JERUSALEM (Feb. 23)
The Knesset voted 61-51 today to approve the appointment of Moshe Arens as Minister of Defense, succeeding Ariel Sharon who was forced to resign. Arens, Israel’s Ambassador to the U.S., is expected to return from Washington at the end of the week.
The debate today focussed less on Arens than on the man he will replace. Labor Alignment MK Haim Barlev warned that the Likud government would live to regret its decision to allow Sharon to remain in the Cabinet and on two key committees — the Ministerial Defense Committee and the Steering Committee for negotiations with Lebanon.
“When Arens enters the Cabinet and the Defense Ministry, he will have Sharon breathing down his neck on one side and from the other side a Premier who came out as he did from the Kahan report,” Barlev said.

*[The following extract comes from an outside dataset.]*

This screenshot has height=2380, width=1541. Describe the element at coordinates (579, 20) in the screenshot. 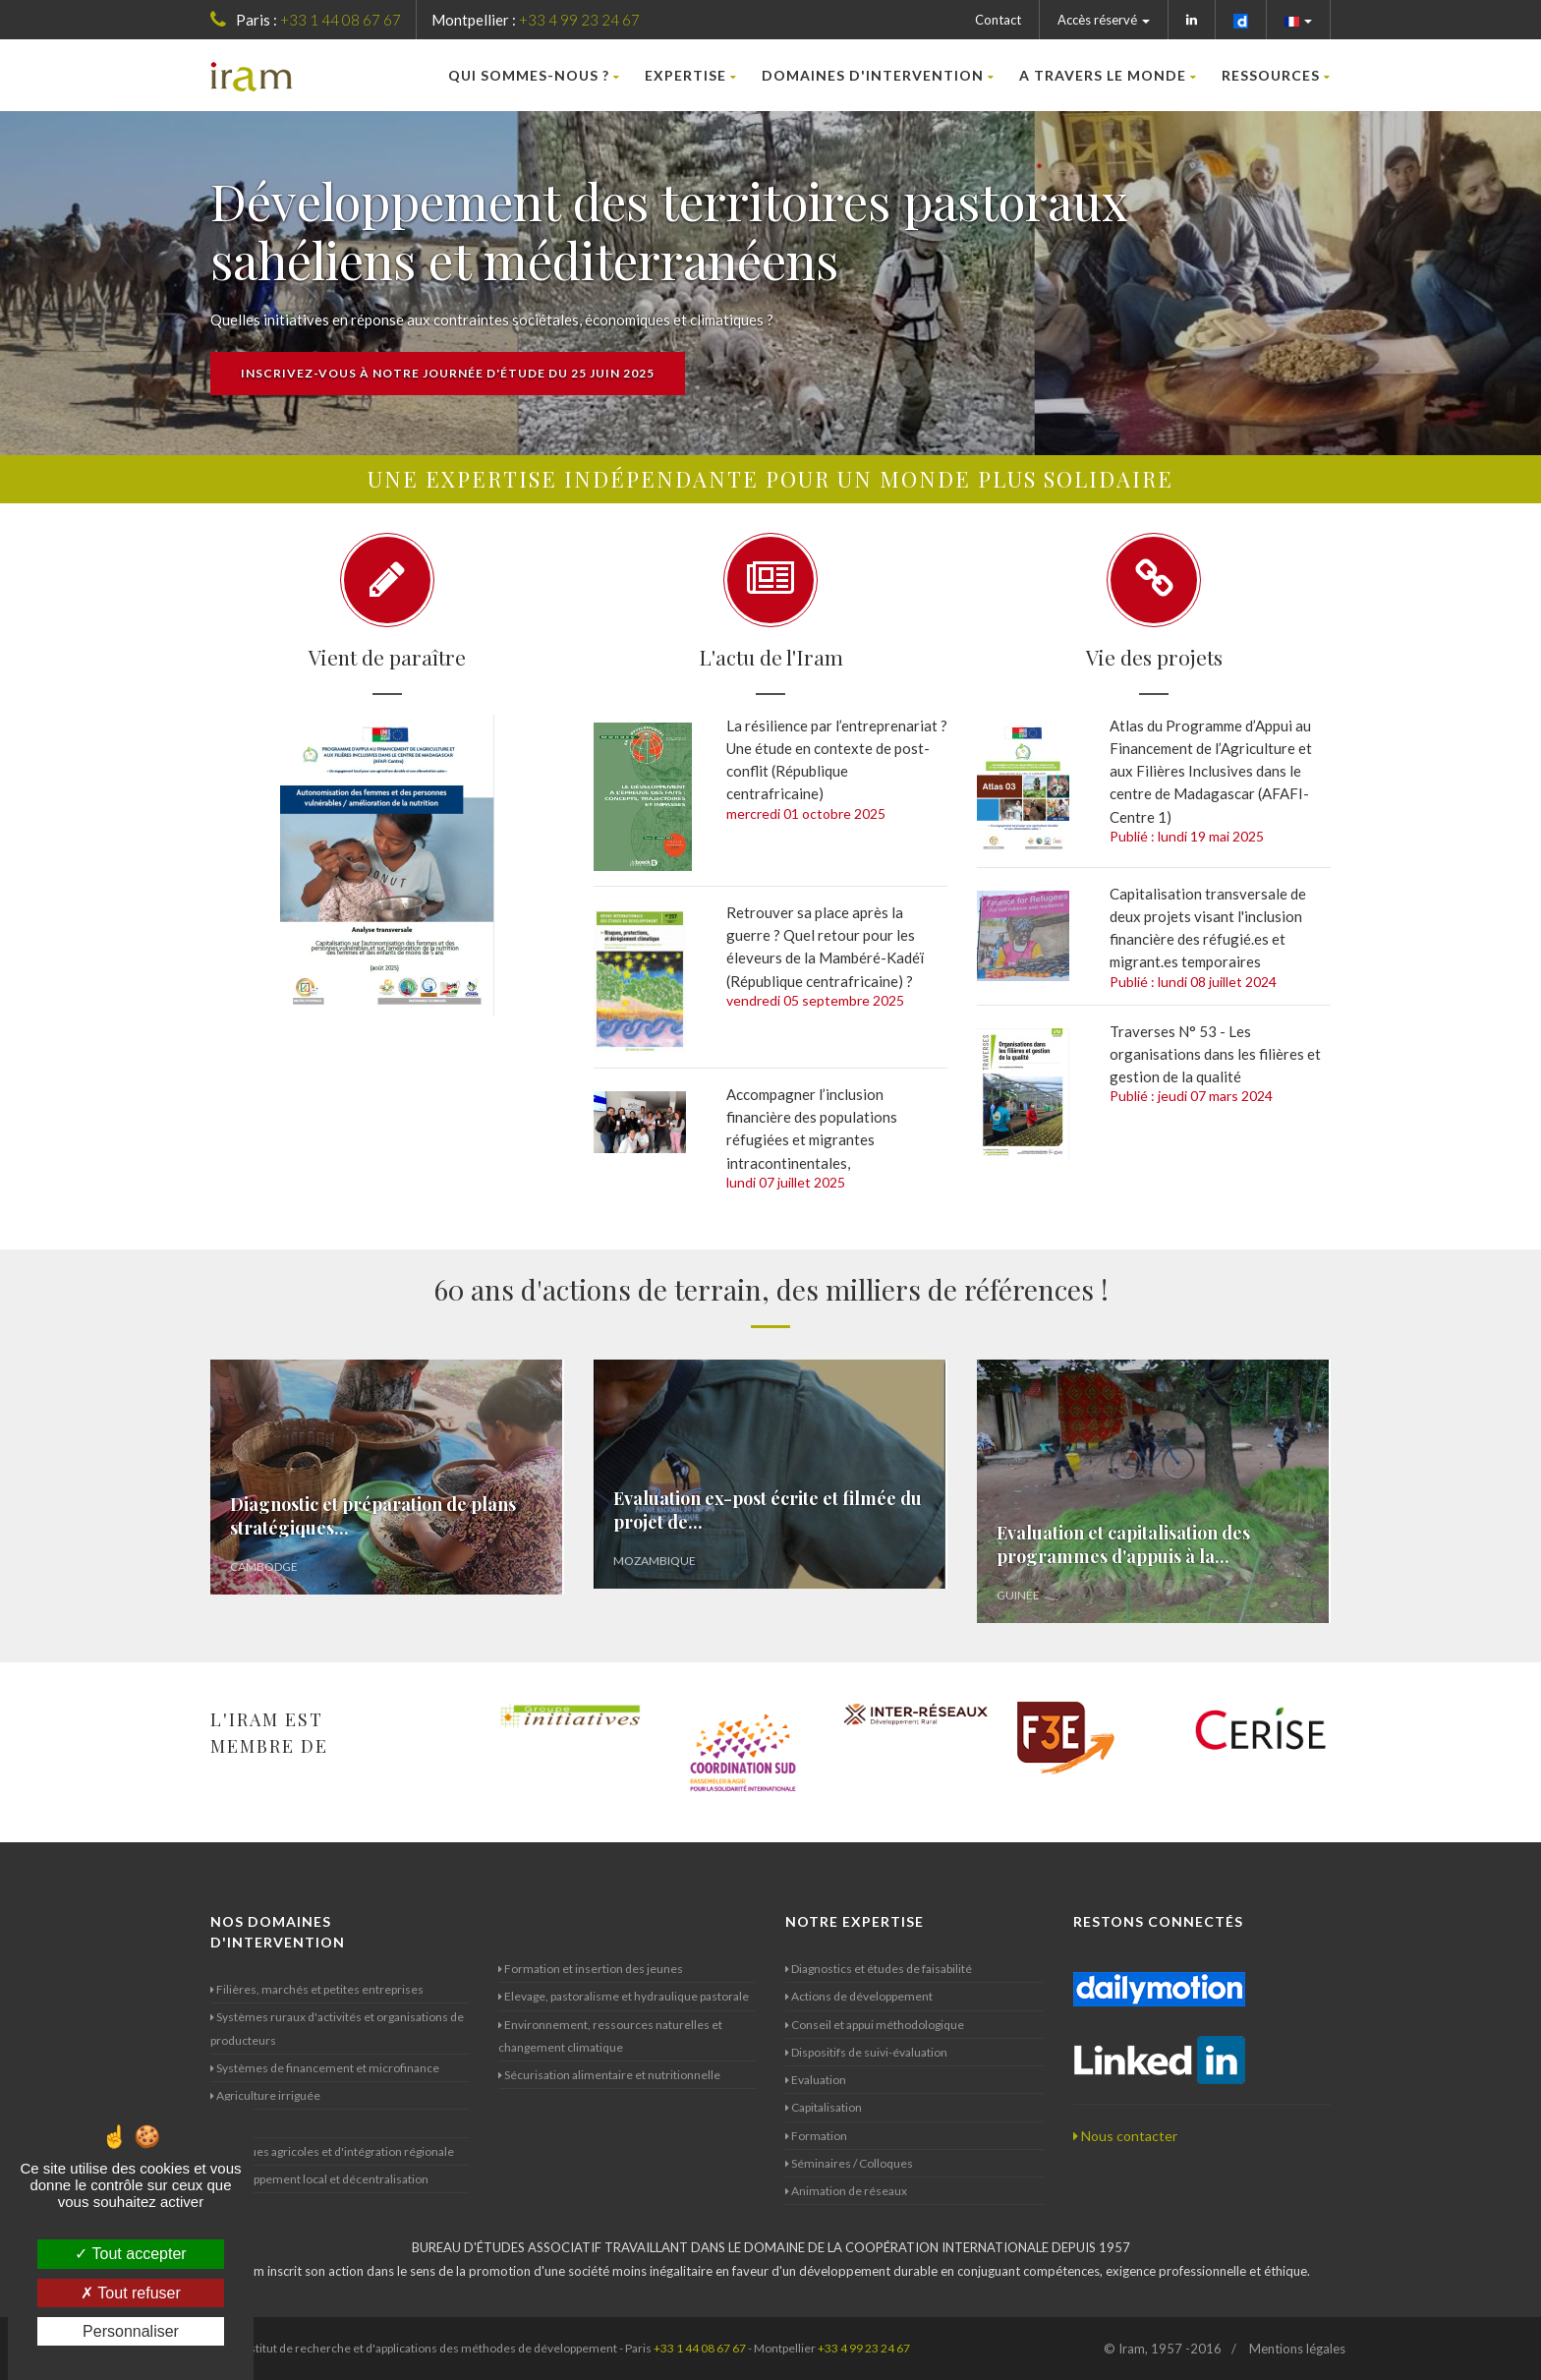 I see `+33 4 99 23 24 67` at that location.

He was referring to the report of the commission of inquiry into the Beirut refugee camps massacre, headed by Justice Yitzhak Kahan, President of the Supreme Court, which called for Sharon’s dismissal and faulted Begin for distancing himself from the events in Beirut, though it did not recommend that he resign.
SAYS HARDLINE POLICIES WILL REMAIN
Barlev conceded that Arens’ appointment would bring a “more balanced, more humane person” into the Defense Ministry. But it would not change the Likud government’s hardline policies, he said.

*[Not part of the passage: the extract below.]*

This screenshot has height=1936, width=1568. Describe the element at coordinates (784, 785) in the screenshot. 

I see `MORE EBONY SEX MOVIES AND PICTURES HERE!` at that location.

Victor Shemtov of Mapam said Sharon left Israel to deal with a series of crises in the Middle East and the danger of a new confrontation with Syria. He was also critical of a statement by Arens yesterday that Israel should consider preemptive bombing of Soviet SAM-5 missiles reportedly deployed in Syria.
Likud MK Ariel Weinstein defended the retention of Sharon in the Cabinet and on two of its most important committees. He said there was no reason to fear that the Israel army would get orders from any civilian elements apart from the Defense Ministry.
ROSENNE’S CAREER IN THE DIPLOMATIC SERVICE
Israel Radio reported today that Arens will be replaced in Washington by veteran diplomat Meir Rosenne, currently Israel’s Ambassador to France. Rosenne served as legal advisor to the Israeli delegation at the Camp David negotiations in 1978. By sending him to Washington, Begin would demonstrate the importance Israel attaches to the Camp David accords observers here said.
Rosenne was born in lasi, Rumania, in 1931. A lawyer by profession, he received his PhD in international law at the Sorbonne in 1957. A veteran in the Foreign Ministry, he was Consul General in New York City from 1961 to 1967, was a member of the Israel Embassy in Paris from 1957 to 1960, and served on various United Nations committees as Israel’s delegate.
Rosenne was also a senior lecturer of international law at the Hebrew University, served as a legal advisor in the Foreign Ministry during which time he assisted the Israeli delegation at Camp David, and three years ago was appointed Ambassador to France. He is married and is the father of two daughters.